Whilst I was busy all morning working my fat ass off, what was Gay Daniel doing?

Certainly not any of the things I told him to do, that’s for fucking sure.

Audits? Why should he do those when Dirk will?

Fixing a MAJOR scheduling snafu I told him to correct? Um, if it doesn’t affect him why would he bother?

Contacting Human Resources about an employee’s non-existent health benefits that should have kicked in 7 months ago (and which they should have mentioned to me 6 months ago but I digress)? Uh-uh.

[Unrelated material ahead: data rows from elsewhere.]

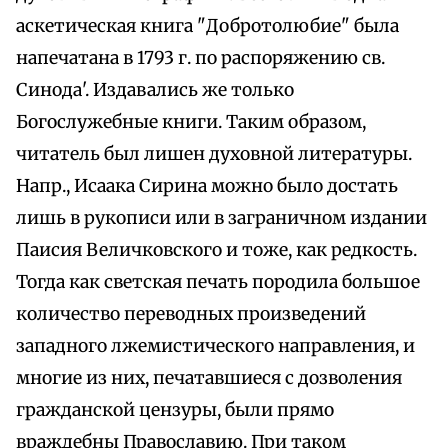
аскетическая книга "Добротолюбие" была
напечатана в 1793 г. по распоряжению св.
Синода'. Издавались же только
Богослужебные книги. Таким образом,
читатель был лишен духовной литературы.
Напр., Исаака Сирина можно было достать
лишь в рукописи или в заграничном издании
Паисия Величковского и тоже, как редкость.
Тогда как светская печать породила большое
количество переводных произведений
западного лжемистического направления, и
многие из них, печатавшиеся с дозволения
гражданской цензуры, были прямо
враждебны Православию. При таком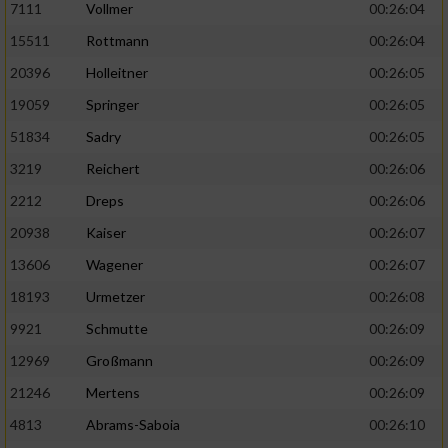
7111
Vollmer
00:26:04
Performance
15511
Rottmann
00:26:04
20396
Holleitner
00:26:05
Funktional
19059
Springer
00:26:05
51834
Sadry
00:26:05
Werbung
3219
Reichert
00:26:06
2212
Dreps
00:26:06
20938
Kaiser
00:26:07
13606
Wagener
00:26:07
18193
Urmetzer
00:26:08
9921
Schmutte
00:26:09
12969
Großmann
00:26:09
21246
Mertens
00:26:09
4813
Abrams-Saboia
00:26:10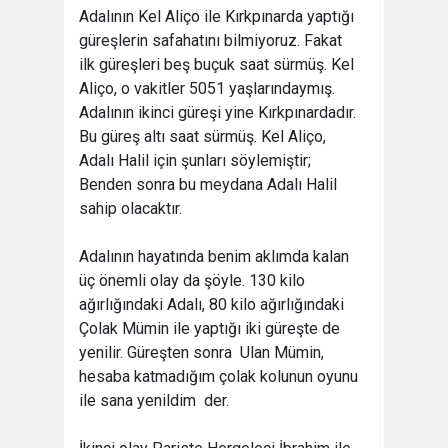
Adalının Kel Aliço ile Kırkpınarda yaptığı
güreşlerin safahatını bilmiyoruz. Fakat
ilk güreşleri beş buçuk saat sürmüş. Kel
Aliço, o vakitler 5051 yaşlarındaymış.
Adalının ikinci güreşi yine Kırkpınardadır.
Bu güreş altı saat sürmüş. Kel Aliço,
Adalı Halil için şunları söylemiştir;
Benden sonra bu meydana Adalı Halil
sahip olacaktır.
Adalının hayatında benim aklımda kalan
üç önemli olay da şöyle. 130 kilo
ağırlığındaki Adalı, 80 kilo ağırlığındaki
Çolak Mümin ile yaptığı iki güreşte de
yenilir. Güreşten sonra  Ulan Mümin,
hesaba katmadığım çolak kolunun oyunu
ile sana yenildim  der.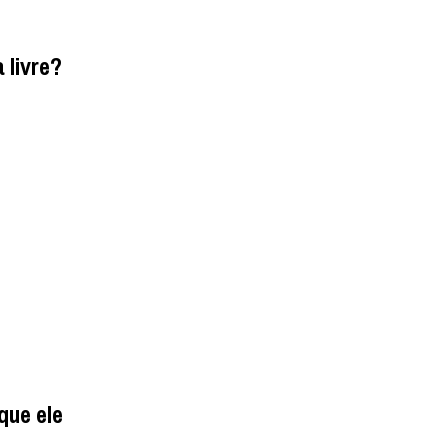
 livre?
que ele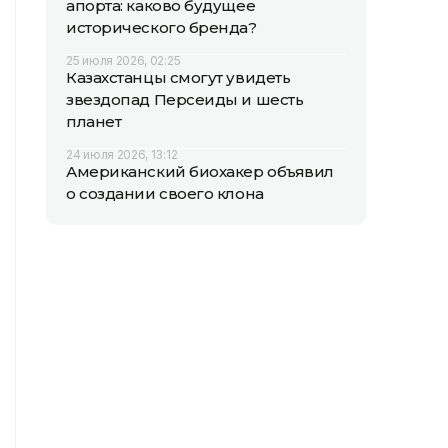
апорта: каково будущее
исторического бренда?
25 июля 2026, 02:25
Казахстанцы смогут увидеть
звездопад Персеиды и шесть
планет
24 июля 2026, 13:12
Американский биохакер объявил
о создании своего клона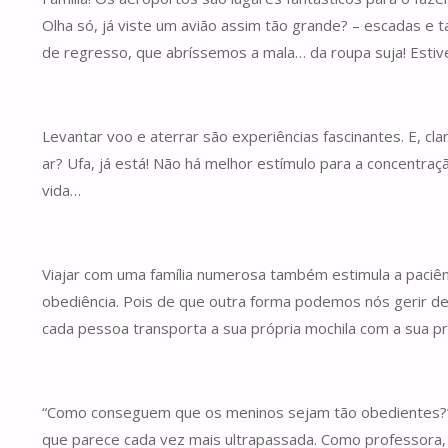
Olha só, já viste um avião assim tão grande? – escadas e 
de regresso, que abríssemos a mala… da roupa suja! Estive
Levantar voo e aterrar são experiências fascinantes. E, c
ar? Ufa, já está! Não há melhor estímulo para a concentr
vida…
Viajar com uma família numerosa também estimula a paciênc
obediência. Pois de que outra forma podemos nós gerir d
cada pessoa transporta a sua própria mochila com a sua pró
“Como conseguem que os meninos sejam tão obedientes?” 
que parece cada vez mais ultrapassada. Como professora,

No, Gay Daniel did none of these.

Because he was uber busy making — are you ready? — a fucking paper clip necklace which he carefully shaped into a heart and placed a Post-It with “Daniel + Bobby” in the center of. And to make things even more gooder infuriating, he then took a pic with his cell phone and sent it to the ‘roid ragin’ gym rat object of his affection.

And why did he do this? Because he’d hurt Bobby’s “feelings” by refusing to call in sick and spend the day with him instead.

That boy is seriously lucky that “beating the shit out of goddamn idiots” is listed as a no-no in the handbook or I’d be handing his ass to him right about now.


Responses

  1. Why should GD stay home with Bobby and not do anything when he can get paid for not doing anything? May I suggest next time you ask GD to do something give him a time limit. Maybe say, “I’ll be back in a half-hour to see if it is done.” Then when it is not done put your foot down and let him know who is boss. I know you want everyone to like you (who doesn’t?) but it ain’t going to happen with a slacker like this guy. He’ll only like you if he doesn’t have to do anything. He needs his Ass kicked and not in a good way. Tell him it is Ray-Ray’s way or the highway!

  2. GD needs his MF’n ass kicked!

  3. Okay, I don’t even know a teenage girl who would have come up with the heart-shaped paperclip pendant idea. The post-it sure made it classy. Now, I’m jealous! How come no one ever emails pix of such heartfelt crafts to me?

  4. I’d love to be a fly on the wall in your place of employement. Well maybe not a fly, they’re gross and annoying. A lady bug I think, no one would swat at me.

  5. You need to:
    1- find roid rage’s phone number
    2- make a paperclip necklace
    3- shape necklace into middle finger
    4- text it to Roid and say that you are going to fucking FIRE his boyfriend if he doesn’t quit fucking off

  6. Isn’t that considered destruction of employer property? :P

  7. So can you get him to send you a picture of the necklace so you can post it on here with instructions on how to make our own version. If nothing else it will be a good laugh.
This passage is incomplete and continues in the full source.